Als Fazit ließ sich so aus dem Abend ziehen: Freiheit bedeutet für diese Teilnehmerinnen am Bürgerdialog Gerechtigkeit, Chancen auf Bildung und Ausbildung entsprechend der eigenen Möglichkeiten und Interessen, eine gute Arbeit und das Wohnen in lebenswerten Vierteln und menschengerechten Wohnungen.

Kommentare: 3

  • Ich komme ja aus einer Diktatur, kenne also die Wirkung von Politik und Staat damals und kann das sicher subjektiv mit heute vergleichen. Politik setzt immer Forderungen und Erwartungen an die Bürger an, man wirkt mit vielen Möglichkeiten, gerade auch Medien auf die Bürger ein. Die von den jeweils Herrschenden und Regierenden als richtig erachtete Sichtweise und Meinung wird immer wieder erläutert, man erwartet doch endlich die Einsicht der Bürger in die zu geltende Meinung. In einer politischen Diktatur ist das sicher noch extremer, aber heute passiert vieles geschickter, bunter verpackt und besser- nicht so primitiv gesteuert. WIR Menschen wurden und werden so immer irgendwie von der Politik bewegt, gelenkt, merken das oft gar nicht. Im Alltag, auch im Job oder zu Hause erleben wir ja so viel Folgen und Wirkungen von guter oder auch zunehmend verfehlter Politik, egal nun, in welcher sozialen Schicht man sich gerade bewegt. Gruß- Uwe

  • Es gab eine Zeit, da hat Politik ihre Arbeit erledigt ohne in das Leben einzugreifen oder gar Vorgaben dafür festzulegen. Sie ging auf Veränderungen ein und führte sie unter gesellschaftspolitischen Gesichtspunkten, in eine für alle tragbare Form. Nach dieser Zeit sehne ich mich zurück, denn sie gab jedem Bürger die Freiheit, die er brauchte, um sich unabhängig zu entfalten und sein eigenes Leben zu führen. Heute ist Politik das Werkzeug für eine abweichende Norm, die in einer vorgefassten Ordnung/Überzeugung feststeckt. Leider hat das nichts mehr mit einer Demokratie zu tun, denn sie entwickelt sich unabhängig und frei von Normen und Diktaten, die einer prognostizierten Vorausschau geschuldet sind. Betroffene werden ihrer eigenen Kreativität beraubt, sie werden in ein Schema gepresst und müssen dem entsprechend funktionieren.

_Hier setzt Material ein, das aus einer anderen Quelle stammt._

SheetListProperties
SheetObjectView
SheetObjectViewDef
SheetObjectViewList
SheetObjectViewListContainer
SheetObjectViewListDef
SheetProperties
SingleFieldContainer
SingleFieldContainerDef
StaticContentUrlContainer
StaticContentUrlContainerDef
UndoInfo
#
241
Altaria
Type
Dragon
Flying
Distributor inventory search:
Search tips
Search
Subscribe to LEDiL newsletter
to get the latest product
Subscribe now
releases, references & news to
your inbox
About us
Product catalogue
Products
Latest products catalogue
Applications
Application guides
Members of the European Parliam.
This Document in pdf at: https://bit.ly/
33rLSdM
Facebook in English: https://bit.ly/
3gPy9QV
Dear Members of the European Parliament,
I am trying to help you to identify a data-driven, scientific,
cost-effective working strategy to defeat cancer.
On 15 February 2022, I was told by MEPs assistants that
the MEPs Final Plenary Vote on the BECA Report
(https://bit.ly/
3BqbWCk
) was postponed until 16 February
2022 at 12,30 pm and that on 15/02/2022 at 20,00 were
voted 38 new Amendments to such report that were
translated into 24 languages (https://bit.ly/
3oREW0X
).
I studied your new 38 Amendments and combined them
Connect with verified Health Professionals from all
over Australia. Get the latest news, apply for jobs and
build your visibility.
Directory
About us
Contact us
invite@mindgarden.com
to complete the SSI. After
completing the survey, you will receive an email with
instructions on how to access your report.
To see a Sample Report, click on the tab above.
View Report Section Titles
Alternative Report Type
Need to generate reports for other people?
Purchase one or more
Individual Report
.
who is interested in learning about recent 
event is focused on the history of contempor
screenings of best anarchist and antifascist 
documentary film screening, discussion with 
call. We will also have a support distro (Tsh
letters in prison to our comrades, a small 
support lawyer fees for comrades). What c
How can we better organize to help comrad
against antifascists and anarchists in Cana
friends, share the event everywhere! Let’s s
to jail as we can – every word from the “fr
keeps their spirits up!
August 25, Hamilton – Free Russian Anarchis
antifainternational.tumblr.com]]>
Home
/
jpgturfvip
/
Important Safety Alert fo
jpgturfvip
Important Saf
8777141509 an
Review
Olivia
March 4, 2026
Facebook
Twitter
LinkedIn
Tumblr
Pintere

Der Mensch selbst stellt die tägliche Herausforderung auf höchstem Niveau dar, er fordert die Akzeptanz der eigenen Grenzen und nicht deren Anpassung.

  • Finde diesen Blog- Beitrag sehr interessant und wichtig.
    Das haben die Bürger leider in den letzten Jahren zu wenig geübt und gelernt, "nicht klagen, sondern diskutieren"! Was der Politik und den Regierenden gegen den Strich ging, das wurde schlecht geredet, schlecht gemacht, die Politik hat hier viel Einfluß bei den Bürgern verloren.
    Das Thema Wohnen und Existieren- Leben in einer alternden Gesellschaft ist doch mehr als menschlich und wichtig, dazu auch das große Feld von Schule- Bildung- Jugend und Zukunft der Generationen.
    Wie kann man selbst bestimmt leben, wie kann man sich verwirklichen auch ohne Vermögen, mit wenig Finanzen, der Alltag und die aktuelle Lage in Deutschland und der Welt bieten viele Diskussions- und Handlungsthemen. Wo stehen wir, diese Wirtschaft- Gesellschaft- Politik, welchen Platz haben da die einfachen Menschen, mündigen Bürger?